Dr. Mary Johnson said...

Chuckle. They could not hang with "the Bubba treatment" - could they? Had to ban you.

It's amazing to me how a small mob can so viciously gang up on someone like that - and in their narrow minds, they think the someone they're ganging up on (who is trying her hardest to respond in measured and reasonable tones) is coming off as the "crazy" bad girl.

Maybe I am. But in terms of my reputation in Asheboro - or any chance I might have of ever coming back, the ONLY way that's going to happen is if the dirtballs running Randolph Hospital are brought to their knees. They left me with very very little to lose. It was actually pretty stupid - a very bad long-term business decision.

This is my life and reputation on the Internet - for the whole world to see. I will pull the arrows out of my chest and fling them back in spades.

Cone will be Cone. But I must say, I am rather disappointed in Spag. He says he feels "emapathy" but keeps right on with the slams. I don't know why - except maybe that I challenged his legal expertise/prowess and he's pissed off. I've answered his questions very thoroughly - over and over again.

Yet he's never effectively countered the questions posed I've posed to him . . . the biggest one being, why is it exactly, that I am supposed to just get over perjury/contempt and fraud - especially when it cost me so much?

I am going to hang with the thread for as long as the Coneheads want to sling - checking in at least once a day. I can answer and parse and counter as long as they want to do this. But I am not backing down. And frankly, this time they've gone WAY too far and really pissed me off.

"Tru", in particular, does not seem to understand that he/she has already dug a fairly deep hole - not only for him/herself but perhaps even for the employer he/she defends - especially if that employer sat on that damned, useless, amoral RH Board of Directors.

As I said, this thread may shortly have its uses. Let them spew.

They may actually be helping me.

And that would kill them:)

Fecund Stench said...

Remember one thing: None of this matters.

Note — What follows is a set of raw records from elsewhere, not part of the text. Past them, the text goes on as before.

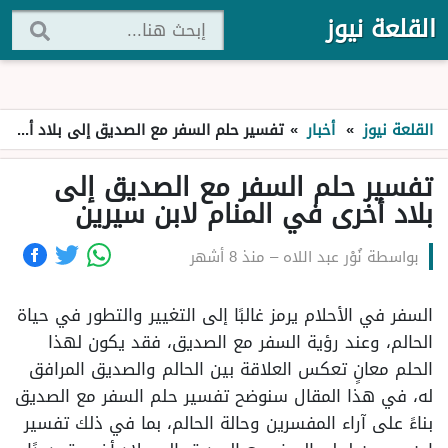
القلعة نيوز
القلعة نيوز
»
أخبار
»
تفسير حلم السفر مع الصديق إلى بلاد أخرى في المنام لابن سيرين
تفسير حلم السفر مع الصديق إلى
بلاد أخرى في المنام لابن سيرين
بواسطة
نُوْر عبد اللاه
–
منذ 8 أشهر
السفر في الأحلام يرمز غالبًا إلى التغيير والتطور في حياة
الحالم، وعند رؤية السفر مع الصديق، فقد يكون لهذا
الحلم معانٍ تعكس العلاقة بين الحالم والصديق المرافق
له، في هذا المقال سنوضح تفسير حلم السفر مع الصديق
بناءً على آراء المفسرين وحالة الحالم، بما في ذلك تفسير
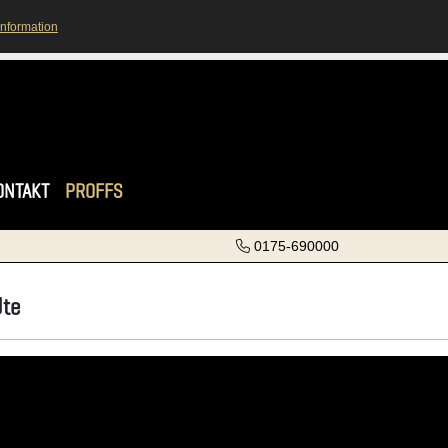
information
ONTAKT
PROFFS
0175-690000
Ute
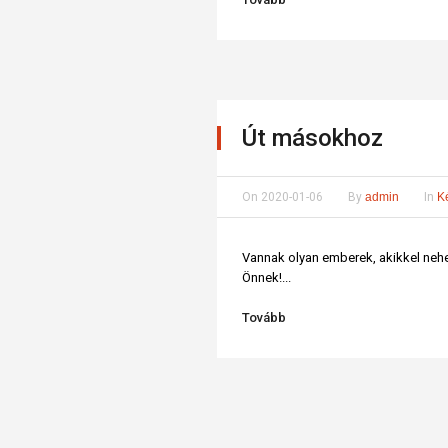
Út másokhoz
On
2020-01-06
By
admin
In
K
Vannak olyan emberek, akikkel nehe
Önnek!...
Tovább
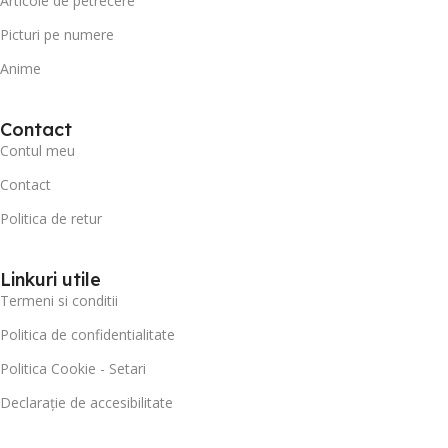
Articole de petrecere
Picturi pe numere
Anime
Contact
Contul meu
Contact
Politica de retur
Linkuri utile
Termeni si conditii
Politica de confidentialitate
Politica Cookie - Setari
Declarație de accesibilitate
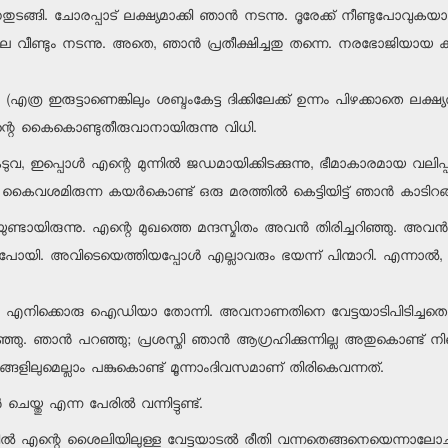
. ചോരപ്പാട് ലക്ഷ്യമാക്കി ഞാന്‍ നടന്നു. ദൂരേക്ക് നീണ്ടുപോവുകയാണ്. ഏക
പിന്നാലെ വീണ്ടും നടന്നു. അതെ, ഞാന്‍ പ്രതീക്ഷിച്ചതു തന്നെ. നരഭോജിയായ
്നു. (എത്ര ഇരുട്ടാണെങ്കിലും ശബ്ദംകേട്ട ദിക്കിലേക്ക് ഉന്നം പിഴക്കാതെ
്റെ കൈകൊണ്ടുതീരുവാനായിരുന്നു വിധി.
, ഇപ്പൊള്‍ എന്റെ മുന്നില്‍ ജഡമായിക്കിടക്കുന്നു, ഭീമാകാരമായ വലിപ്പം. 
 കൈവശമിരുന്ന കയര്‍കൊണ്ട് ഒരു മരത്തില്‍ കെട്ടിയിട്ട് ഞാന്‍ കാടിറങ്
നെയുണ്ടായിരുന്നു. എന്റെ മുഖത്തെ മന്ദസ്മിതം അവന്‍ തിരിച്ചറിഞ്ഞു. അവന്‍ വ
്കുപോയി. അവിടെയെത്തിയപ്പോള്‍ എല്ലാവരും ഭയന്ന് പിന്മാറി. എന്ന
‍ എനിക്കൊരു ഐഡിയാ തോന്നി. അവനാണതിനെ വേട്ടയാടിപിടിച്ചതെന്നതര
ഞു. ഞാന്‍ പറഞ്ഞു; പ്രശസ്തി ഞാന്‍ ആഗ്രഹിക്കുന്നില്ല അതുകൊണ്ട് നിന
ലുമെല്ലാം പങ്കുകൊണ്ട് മൂന്നാംദിവസമാണ് തിരികെവന്നത്.
യ്തു എന്ന പേരില്‍ വന്നിട്ടുണ്ട്.
ന്റെ ശൈലിയിലുള്ള വേട്ടയാടല്‍ രീതി വന്നതെങ്ങനെയെന്നാലോചിച്ച് ഒരെത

What you are doing is very brave.

Dr. Mary Johnson said...

Thank you for that, Fec. I needed something nice to ponder on the four hour drive home tonight.

Oh, and you just made me cry.

Bubba said...

"Remember one thing: None of this matters."

Absolutely right.

And none of them ultimately matters, either.

You are under no obligation to be accountable to them for your beliefs, Mary.

Dr. Mary Johnson said...

The problem seems to be, Bubba, that I am supposed to be accountable for things I did not do eleven years ago . . . and that I've tried to be accountable in all the things I've had to do to try and right that wrong . . .

. . yet no one else in this sad saga is accountable for anything.

And that's just fine with Cone & company.